We agree that leveraging the diversity of cell origins is valuable for tailoring lung organoids to specific disease contexts and enhancing physiological relevance. However, all experimental models only partially recapitulate in vivo conditions. Cell subtype selection, epigenetic remodelling and genetic drift can be expected under ex vivo and in vitro culture conditions, particularly when cells adjust to in vitro conditions and upon long term expansion, and may vary across different culture approaches [11]. While expansion supports reproducibility, its impact depends on disease context and intended application. Demonstrating model validity therefore relies on establishing meaningful relationships between in vitro or ex vivo and in vivo disease and non-disease states.

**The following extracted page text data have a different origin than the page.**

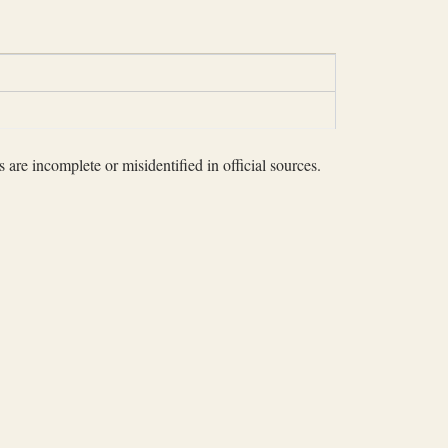
 are incomplete or misidentified in official sources.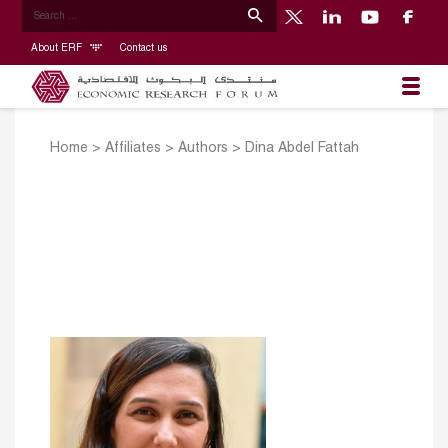
About ERF
Contact us
Home
>
Affiliates
>
Authors
>
Dina Abdel Fattah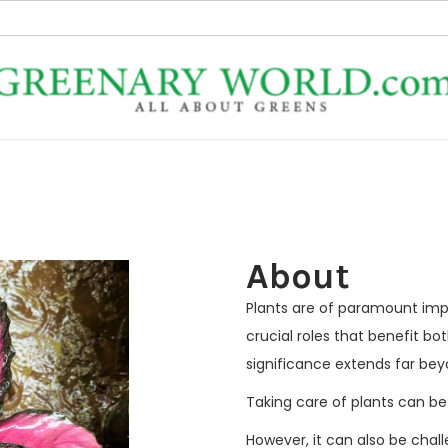
About
Plants are of paramount imp
crucial roles that benefit b
significance extends far be
Taking care of plants can be
However, it can also be chal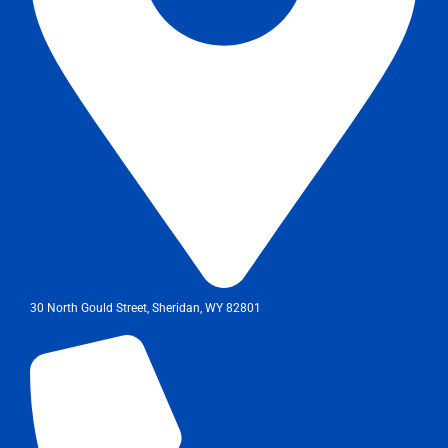
30 North Gould Street, Sheridan, WY 82801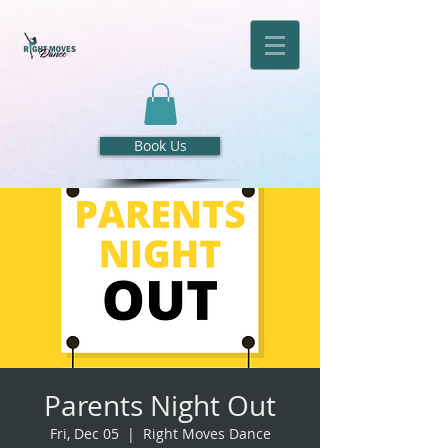
Book Us
Parents Night Out
Fri, Dec 05
  |  
Right Moves Dance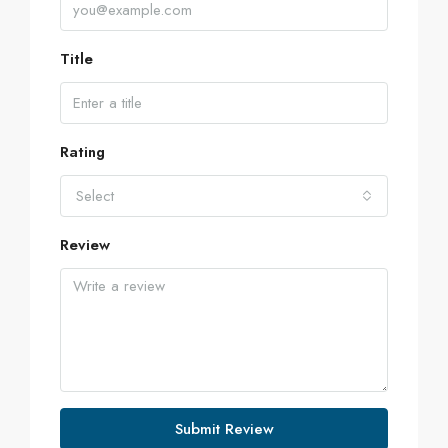
Title
Rating
Select
Review
Submit Review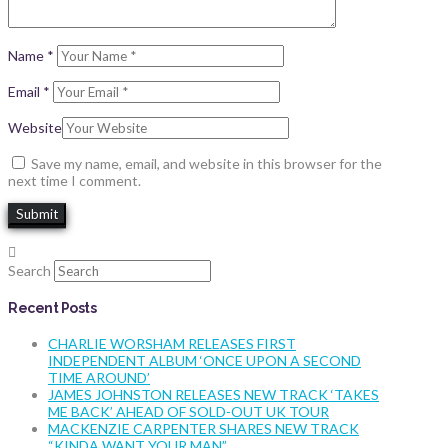
Name
*
Email
*
Website
Save my name, email, and website in this browser for the
next time I comment.
Search
Recent Posts
CHARLIE WORSHAM RELEASES FIRST
INDEPENDENT ALBUM ‘ONCE UPON A SECOND
TIME AROUND’
JAMES JOHNSTON RELEASES NEW TRACK ‘TAKES
ME BACK’ AHEAD OF SOLD-OUT UK TOUR
MACKENZIE CARPENTER SHARES NEW TRACK
“KINDA WANT YOUR MAN”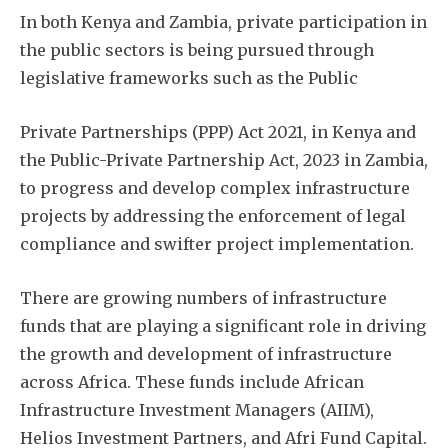
In both Kenya and Zambia, private participation in
the public sectors is being pursued through
legislative frameworks such as the Public
Private Partnerships (PPP) Act 2021, in Kenya and
the Public-Private Partnership Act, 2023 in Zambia,
to progress and develop complex infrastructure
projects by addressing the enforcement of legal
compliance and swifter project implementation.
There are growing numbers of infrastructure
funds that are playing a significant role in driving
the growth and development of infrastructure
across Africa. These funds include African
Infrastructure Investment Managers (AIIM),
Helios Investment Partners, and Afri Fund Capital.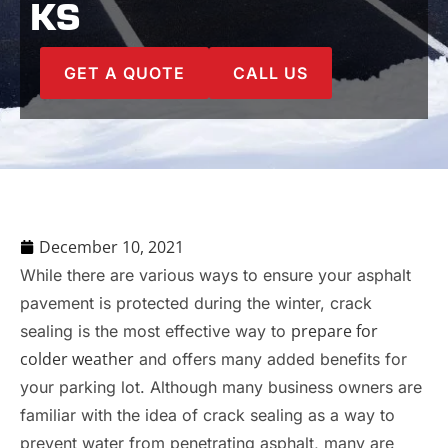
KS
GET A QUOTE
CALL US
December 10, 2021
While there are various ways to ensure your asphalt
pavement is protected during the winter, crack
prepare for
sealing is the most effective way to
colder weather
and offers many added benefits for
your parking lot. Although many business owners are
familiar with the idea of crack sealing as a way to
prevent water from penetrating asphalt, many are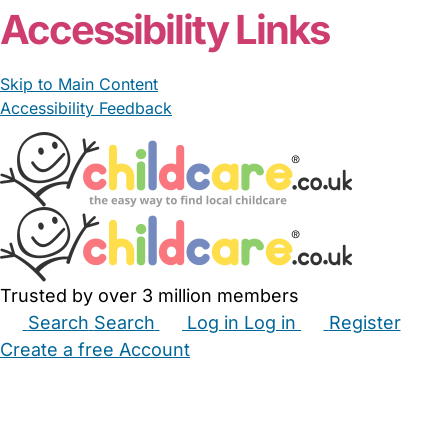
Accessibility Links
Skip to Main Content
Accessibility Feedback
Trusted by over 3 million members
Search
Search
Log in
Log in
Register
Create a free Account
Babysitters
Childminders
Nannies
Nurseries
Household Help
Maternity Nurses
Private Tutors
Schools
Childcare Jobs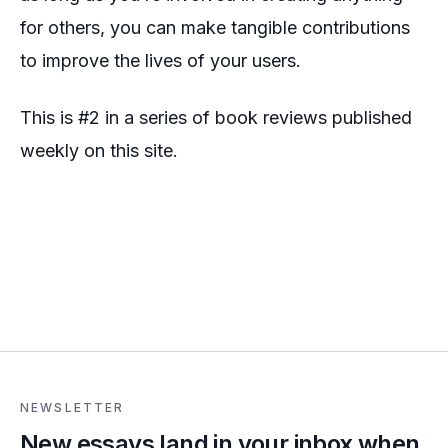
for others, you can make tangible contributions
to improve the lives of your users.
This is #2 in a series of book reviews published
weekly on this site.
NEWSLETTER
New essays land in your inbox when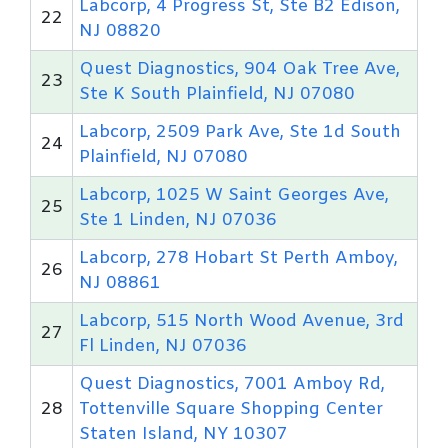
Labcorp, 4 Progress St, Ste B2 Edison,
22
NJ 08820
Quest Diagnostics, 904 Oak Tree Ave,
23
Ste K South Plainfield, NJ 07080
Labcorp, 2509 Park Ave, Ste 1d South
24
Plainfield, NJ 07080
Labcorp, 1025 W Saint Georges Ave,
25
Ste 1 Linden, NJ 07036
Labcorp, 278 Hobart St Perth Amboy,
26
NJ 08861
Labcorp, 515 North Wood Avenue, 3rd
27
Fl Linden, NJ 07036
Quest Diagnostics, 7001 Amboy Rd,
28
Tottenville Square Shopping Center
Staten Island, NY 10307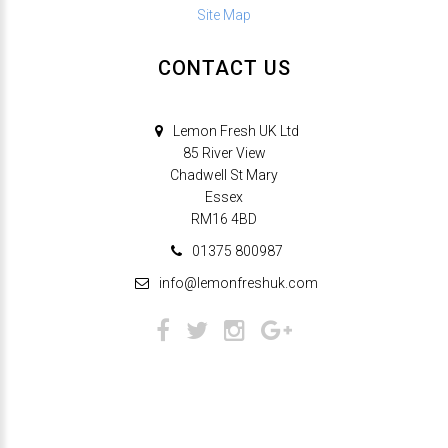
Site Map
CONTACT US
Lemon Fresh UK Ltd
85 River View
Chadwell St Mary
Essex
RM16 4BD
01375 800987
info@lemonfreshuk.com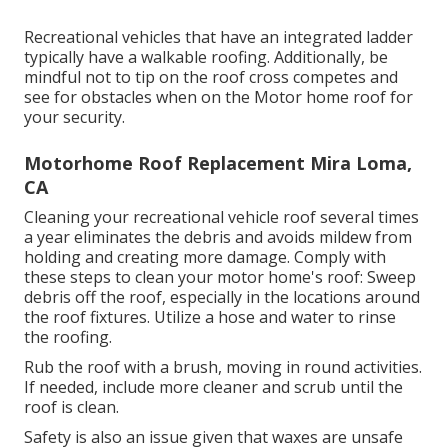
Recreational vehicles that have an integrated ladder
typically have a walkable roofing. Additionally, be
mindful not to tip on the roof cross competes and
see for obstacles when on the Motor home roof for
your security.
Motorhome Roof Replacement Mira Loma,
CA
Cleaning your recreational vehicle roof several times
a year eliminates the debris and avoids mildew from
holding and creating more damage. Comply with
these steps to clean your motor home's roof: Sweep
debris off the roof, especially in the locations around
the roof fixtures. Utilize a hose and water to rinse
the roofing.
Rub the roof with a brush, moving in round activities.
If needed, include more cleaner and scrub until the
roof is clean.
Safety is also an issue given that waxes are unsafe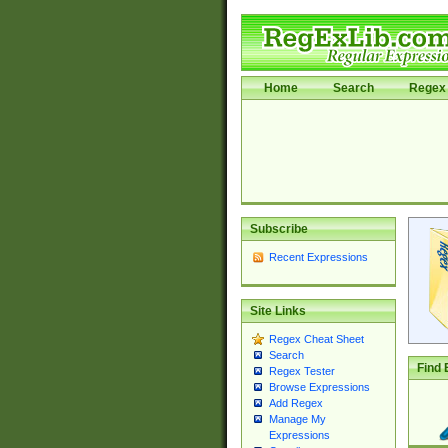
Home
Search
Regex 
Subscribe
Recent Expressions
Site Links
Regex Cheat Sheet
Search
Find 
Regex Tester
Browse Expressions
Add Regex
Manage My
Expressions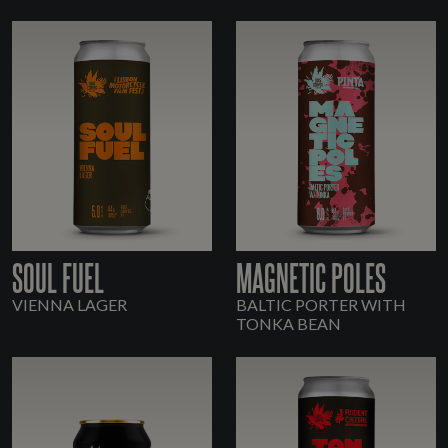
SOUL FUEL
MAGNETIC POLES
VIENNA LAGER
BALTIC PORTER WITH
TONKA BEAN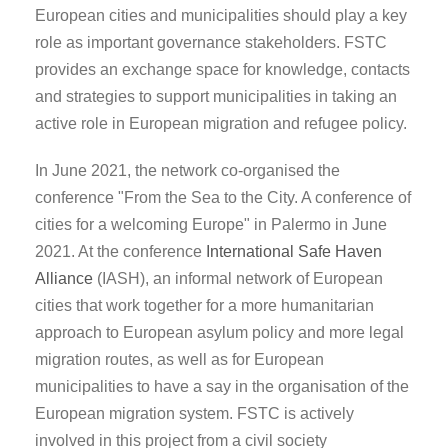
European cities and municipalities should play a key
role as important governance stakeholders. FSTC
provides an exchange space for knowledge, contacts
and strategies to support municipalities in taking an
active role in European migration and refugee policy.
In June 2021, the network co-organised the
conference "From the Sea to the City. A conference of
cities for a welcoming Europe" in Palermo in June
2021. At the conference
International Safe Haven
Alliance
(IASH), an informal network of European
cities that work together for a more humanitarian
approach to European asylum policy and more legal
migration routes, as well as for European
municipalities to have a say in the organisation of the
European migration system. FSTC is actively
involved in this project from a civil society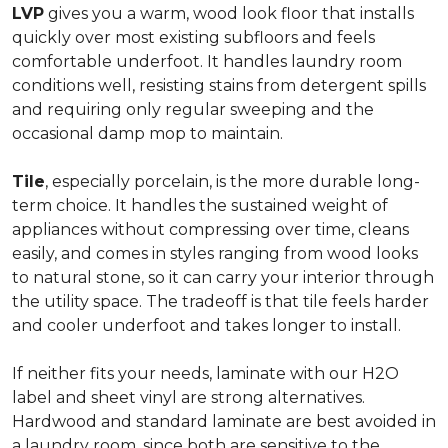
LVP
gives you a warm, wood look floor that installs
quickly over most existing subfloors and feels
comfortable underfoot. It handles laundry room
conditions well, resisting stains from detergent spills
and requiring only regular sweeping and the
occasional damp mop to maintain.
Tile
, especially porcelain, is the more durable long-
term choice. It handles the sustained weight of
appliances without compressing over time, cleans
easily, and comes in styles ranging from wood looks
to natural stone, so it can carry your interior through
the utility space. The tradeoff is that tile feels harder
and cooler underfoot and takes longer to install.
If neither fits your needs, laminate with our H2O
label and sheet vinyl are strong alternatives.
Hardwood and standard laminate are best avoided in
a laundry room, since both are sensitive to the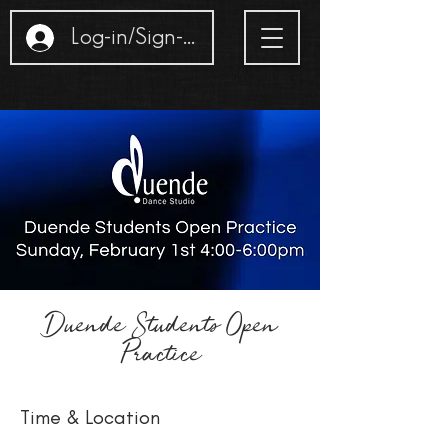
Log-in/Sign-up
Duende Students Open
Practice
Time & Location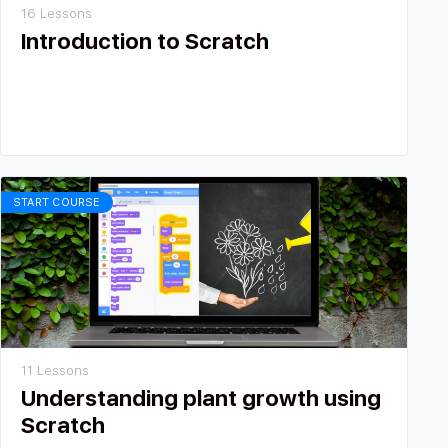
16 Lessons
Introduction to Scratch
START COURSE
11 Lessons
Understanding plant growth using
Scratch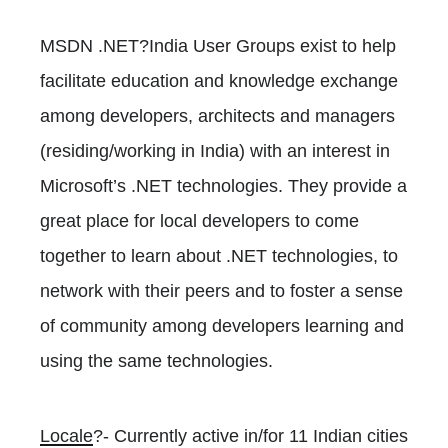
MSDN .NET?India User Groups exist to help
facilitate education and knowledge exchange
among developers, architects and managers
(residing/working in India) with an interest in
Microsoft’s .NET technologies. They provide a
great place for local developers to come
together to learn about .NET technologies, to
network with their peers and to foster a sense
of community among developers learning and
using the same technologies.
Locale
?- Currently active in/for 11 Indian cities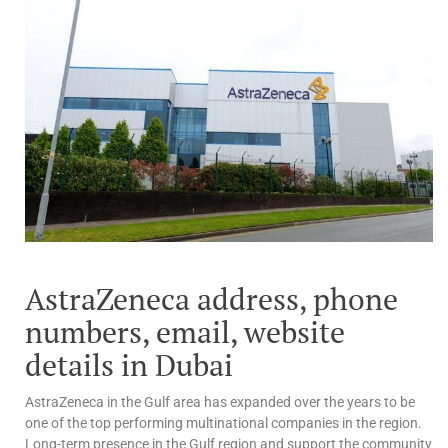
AstraZeneca address, phone
numbers, email, website
details in Dubai
AstraZeneca in the Gulf area has expanded over the years to be
one of the top performing multinational companies in the region.
Long-term presence in the Gulf region and support the community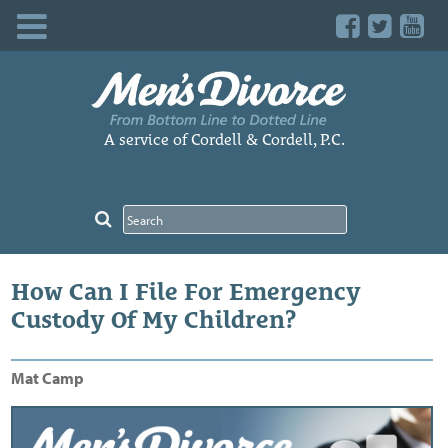
Skip
to
content
A service of Cordell & Cordell, P.C.
How Can I File For Emergency
Custody Of My Children?
Mat Camp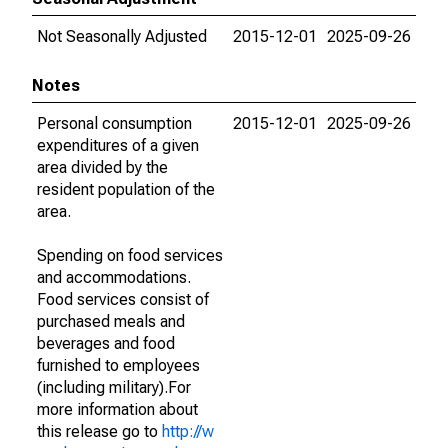
Not Seasonally Adjusted
2015-12-01
2025-09-26
Notes
Personal consumption
2015-12-01
2025-09-26
expenditures of a given
area divided by the
resident population of the
area.
Spending on food services
and accommodations.
Food services consist of
purchased meals and
beverages and food
furnished to employees
(including military).For
more information about
this release go to
http://w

We recognise that modelling complex neonatal lung diseases requires careful consideration of disease heterogeneity, developmental stage and appropriate control conditions [12]. BPD encompasses a broad spectrum of phenotypes evolving across lung development, from early injury and inflammation to impaired alveolarisation and remodelling. This complexity poses inherent challenges for any experimental system. Indeed, access to non-diseased, age-matched control tissue can be particularly challenging. Complementary human-relevant models, including iPSC-derived lung organoids engineered to capture key pathogenic mechanisms, may provide valuable insights when primary neonatal tissue is unavailable. Comparisons between affected and non-affected tissue from the same donor, or between samples from individuals with clearly differing disease severity, may represent valuable alternative strategies. Importantly, translational organoid-based studies need not rely exclusively on direct comparisons between established BPD and non-diseased lungs at divergent developmental stages. Instead, developmentally matched experimental designs may better preserve biological relevance and allow the interrogation of distinct disease-relevant mechanisms. For instance, organoids derived from diseased lungs may be particularly suited to exploring regenerative or antifibrotic pathways, whereas organoids from non-diseased lungs may allow investigation of alveolarisation signalling. Mechanistic insights gained from such studies may extend beyond paediatrics, informing therapeutic strategies for more established forms of disease, including prematurity-associated lung disease across the lifespan.

Footnotes

Provenance: Invited article, peer reviewed.

Conflict of interest: All authors have carefully considered potential competing interests and declare that the following relationships are unrelated to this work. L. Zanetto, L. Bonadies, R. Moll-Diaz and M. Pozzobon declare no conflict of interest related to this work. M. Muraca declares participation on the Scientific Advisory Board of Exo Biologics, unrelated to this work. E. Baraldi declares participation on advisory boards of Exo Biologics, Sanofi and AstraZeneca, unrelated to this work. J. Beekman declares an issued patent on an organoid cystic fibrosis disease model, and foundership and minority shareholdership of FAIR therapeutics, a clinical stage company that uses organoid technology (full details can be found at: https://researchinformation.umcutrecht.nl/en/persons/jeffrey-beekman).

Support statement: No funding was secured for this study and the authors did not receive financial support for the paper. R. Moll-Diaz is supported by the PNRR project MUR CN00000041.